Все трое подняли его, худого, с пролежнями до кровавого мяса на всем теле, с неразгибавшимися коленями, и без особенного труда поднесли его к окну. Он рыдал без слез и стонал.
— Ну, вот, смотри, вот земля! — сказала ему мать. Все цвело и благоухало в глухой улице…
Ваня зарыдал.
— Зеленое!.. — пролепетал он.
И слезы, крупные, как градины, затопили его лицо, усы, рубашку… Все плакали…
Мокрая от слез, иссохшая рука Вани тянулась к подоконнику, как бы стараясь взять эту зелень в руки… Попросили прохожего нищего сорвать травку. Тот сорвал и подал Ване.
Ваня сжал траву в руках, — и буквально целое море слез затопило его лицо.
Все рыдали тихонько. Вошел старик отец и, едва взглянув на сына, тоже заплакал…
Глаза Вани были закрыты, руки сжимали траву… Лились слезы, рыдания, и стояла тишина.
Ваня умирал.
Через минуту узнали и увидали, что он умер…
Мертвого, с мокрым от слез лицом, его положили на постель… Трава с корнями, осыпанными землей, была в его руке…
Какие это были чудные минуты для всех, кто только ни был тут, кто мучил и мучился, кто желал страдать и страдал сам!.. Это были слезы людей, убежденных, что они ужасные грешники, и узнавших хоть на одну минуту, что они ни в чем не виноваты… Жизнь вспомнилась вся, своя и чужая, вспоминалась целиком и вызывала только горячие рыдания.
Все это старое, погибающее, проживши не один десяток лет, не имело и не могло иметь другой, более пленительной, более чистой минуты!
* * *Но минута эта кончилась очень скоро. Похороны Вани вытащили на сцену рассуждения о расходах, о скупости генерала, снова раздались упреки в том, что он спрятал деньги, что уморить человека он умел, а когда пришлось хоронить этого человека — стал упираться. Несмотря на всевозможные усилия генеральши похоронить Ваню как генеральского сына, несмотря на всевозможные крики и проклятия, которыми был осыпаем генерал Птицын, похороны были самые беднейшие и жалчайшие. — Все нищее, что привыкло не стесняясь плакать, идя за таким неказистым, простым деревянным гробом, как тот, в котором лежали кости Вани, все тронулось за ним большою рваною бедною толпою и плакало, не надеясь даже получить за это кусок какого бы то ни было пирога.
Какая мертвая тишина стала в нашем углу после смерти и похорон Вани!
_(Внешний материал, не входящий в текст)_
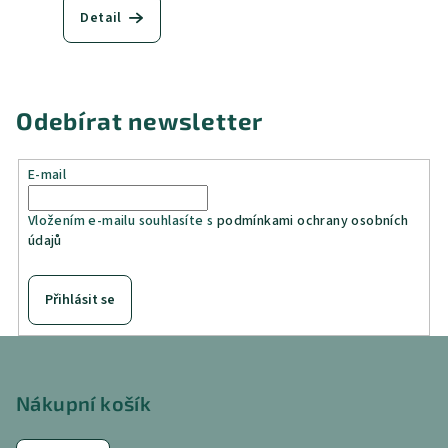
Detail
Odebírat newsletter
E-mail
Vložením e-mailu souhlasíte s
podmínkami ochrany osobních
údajů
Přihlásit se
Z
á
p
Nákupní košík
a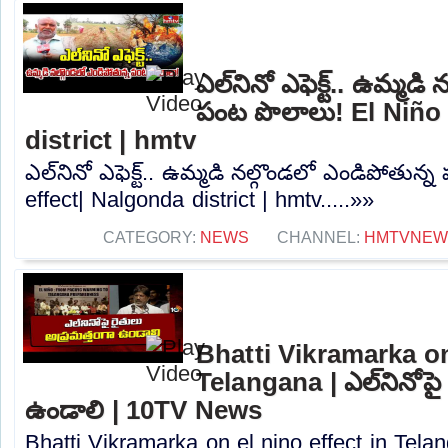
ఎల్‌నినో ఎఫెక్ట్.. ఉమ్మడ
పంట పొలాలు! El Niño
district | hmtv
ఎల్‌నినో ఎఫెక్ట్.. ఉమ్మడి నల్గొండలో ఎండిపోతున
effect| Nalgonda district | hmtv.....»»
CATEGORY:
NEWS
CHANNEL:
HMTVNEW
Bhatti Vikramarka on
Telangana | ఎల్‌నినోపై
ఉండాలి | 10TV News
Bhatti Vikramarka on el nino effect in Telan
Чтоб уйти от угнетающего смысла этой тишины, Надя забрала с собою к матери все книжки, все тетради Вани. Целые дни роется она в них, откладывая из массы хлама, в котором не последнюю роль играют «Таинственные монахи», «Кузьмы Рощины», проповеди «о грибной пище», арифметику, географию… Она усердно учится и читает, но в то же время какая-то неотразимая сила все сильней и сильней побуждает ее убежать отсюда. Она очень хорошо знает, что надо учиться, трудиться, знать, а вместо того хочется бежать. Смерть разоренного угла до того ясна, до того на каждом шагу доказательна, что Наде хочется нового места, чтоб иметь возможность свободно думать о новом, не похожем на отжившее, будущем…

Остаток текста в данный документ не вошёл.